In recent months I’ve been working on an article featuring Deseret Book and the commemoration of its 150th anniversary. (Here is a link to that article) As part of that article, I was offered the chance to interview Dew on Oct. 14 in her 8th-floor Triad Center office, as she is also an executive vice president of Deseret Management Corporation. She was gracious with her time as the interview lasted about 20 minutes. I came away impressed, and I admire her accomplishments.
Before she led Deseret Book, Dew penned biographies of two LDS Church presidents: Ezra Taft Benson and Gordon B. Hinckley. I have read and enjoyed both volumes, fascinating accounts of both men and their lives of service. As someone who loves biographies in general, if time permitted, I wanted to ask Dew about those two projects in hopes of picking up a few researching, interviewing or writing tips.

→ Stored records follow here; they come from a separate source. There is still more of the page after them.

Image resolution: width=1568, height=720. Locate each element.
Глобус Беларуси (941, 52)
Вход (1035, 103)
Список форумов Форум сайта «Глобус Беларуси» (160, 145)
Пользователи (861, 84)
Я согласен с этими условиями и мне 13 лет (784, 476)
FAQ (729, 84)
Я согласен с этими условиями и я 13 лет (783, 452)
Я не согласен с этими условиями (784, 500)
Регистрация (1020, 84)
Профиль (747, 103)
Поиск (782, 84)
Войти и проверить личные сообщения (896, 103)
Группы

Well, the opportunity came near the end, but without thinking about it, I slightly re-worded the question I had planned to ask. Instead of simply asking about writing tips, I asked Dew what she learned from those experiences and how those lessons have helped her in leading Deseret Book. I must have been received some heavenly help because the question led her to share what I felt was golden information. I came away inspired. Here are a few of her thoughts:
“Those were two remarkable experiences for me personally, to try to determine how to capture in writing the lives and do justice to the lives of two profoundly inspiring and accomplished men, who I sustain as prophets. One of the things that happened for me in that process was learning more about leadership. They were very different in their approaches to leadership, but both very effective in their approaches, so as I studied their lives, the things they had done and accomplished, without really realizing it, it probably helped me learn some key leadership principles that I started to fall back on when I was named the president of Deseret Book.

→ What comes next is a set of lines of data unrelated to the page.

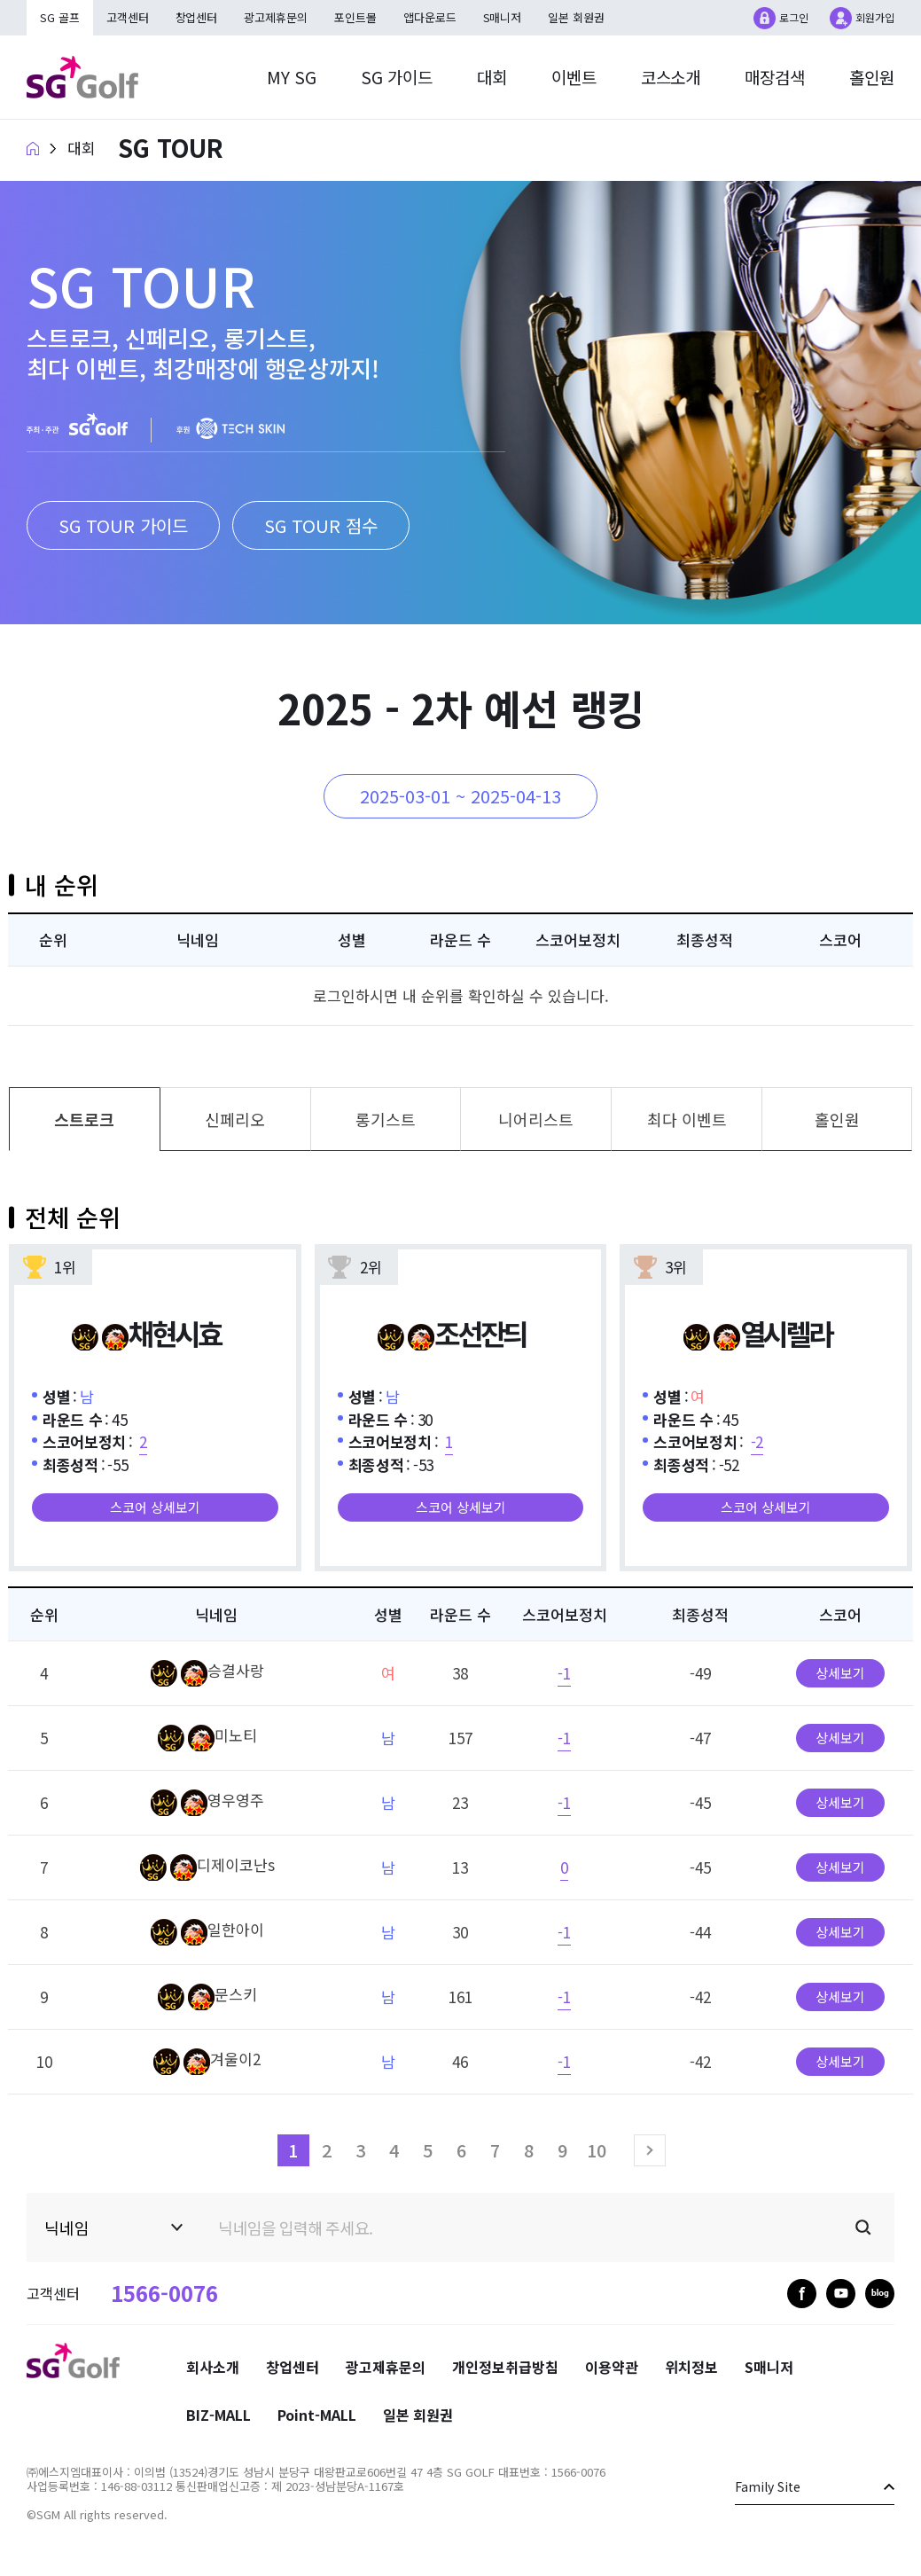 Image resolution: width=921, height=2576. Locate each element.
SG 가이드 (396, 77)
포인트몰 (356, 17)
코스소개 (670, 77)
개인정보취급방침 (505, 2366)
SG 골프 (60, 17)
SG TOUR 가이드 (123, 525)
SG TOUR (170, 147)
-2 (757, 1441)
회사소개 (212, 2366)
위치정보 (691, 2366)
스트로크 (84, 1119)
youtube (840, 2293)
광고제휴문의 (276, 17)
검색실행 (863, 2227)
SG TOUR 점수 (321, 525)
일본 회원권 (578, 17)
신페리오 (235, 1119)
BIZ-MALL (218, 2414)
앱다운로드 (430, 17)
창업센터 (197, 17)
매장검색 (775, 77)
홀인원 (871, 77)
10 (596, 2150)
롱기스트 (385, 1119)
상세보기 (840, 1673)
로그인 (793, 17)
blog (879, 2293)
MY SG (291, 77)
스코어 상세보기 (155, 1507)
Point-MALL (316, 2414)
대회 (491, 77)
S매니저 (503, 17)
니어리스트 (536, 1119)
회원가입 (874, 17)
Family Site (767, 2486)
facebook (801, 2293)
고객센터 (127, 17)
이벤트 (573, 77)
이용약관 (611, 2366)
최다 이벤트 (687, 1119)
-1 (564, 1673)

“Surely nobody has ever been less prepared to be the CEO of a company than I was. What I knew how to do was make products. I didn’t have an MBA. You wouldn’t have thought that the path I was on would have led me to be the president of a company. But what I faced in those early days at Deseret Book was the reality that we needed a leader, and they had asked me to be the leader, and I had to figure out what the leader does. How does a leader really work to gather the right people and harness their energy and unleash them to do good? I probably, without realizing it, thought back frequently on some of the things that I had learned in studying the lives of presidents Hinckley and Benson, because they were both remarkable leaders, and quite differently, and that is another thing to learn — there is no one cookie-cutter approach to leadership, but there are some fundamental principles. That was a real blessing for me to have that experience.”
I followed up by asking her to point out a few of those “fundamental principles of leadership,” which she was happy to share.
“For example, with Pres. Hinckley, remarkable optimism. You need a leader who is optimistic, who can give you the confidence that, hey, that person knows where we’re going and I am willing to jump on board and help.
“Vision is another one. You could see with both Presidents Hinckley and Benson that had great vision. They could see things that didn’t currently exist and inspire you to want to follow.
“They also both had a great respect for people, for the goodness and talent of people, and how to work to unleash the talent of others.
“Leadership is not about the leader, and any time it is, the leader is at some point run aground. Leadership is not about the leader, it’s about the people they lead, it’s about the people they are serving. As the leader, you have to get out of the way and help others achieve their full potential. I could see that in both of them.
“They were remarkable men, and it was a remarkable experience. I had the opportunity to sit for hours in interviews with them and ask the anything I wanted. At the time, I think that I thought I was just gathering information to write those biographies, but in retrospect, I have reflected on what a privilege it was to be able to sit across the desk from a prophet and ask him things about church government, priesthood keys, the growth of the church throughout the world, challenges that arise in the growth within a dynamic organization, and the development of their faith. Those were privileges that I appreciated at the time, but that I absolutely treasure now.”
I appreciated the insightful lessons in leadership, but her thoughts also caused me to reflect on the mentors in my life.
Am I observing and learning all I can from the remarkable people in my life?
What important lessons should I be learning from them that will help me later in life?
I committed to do better in this department.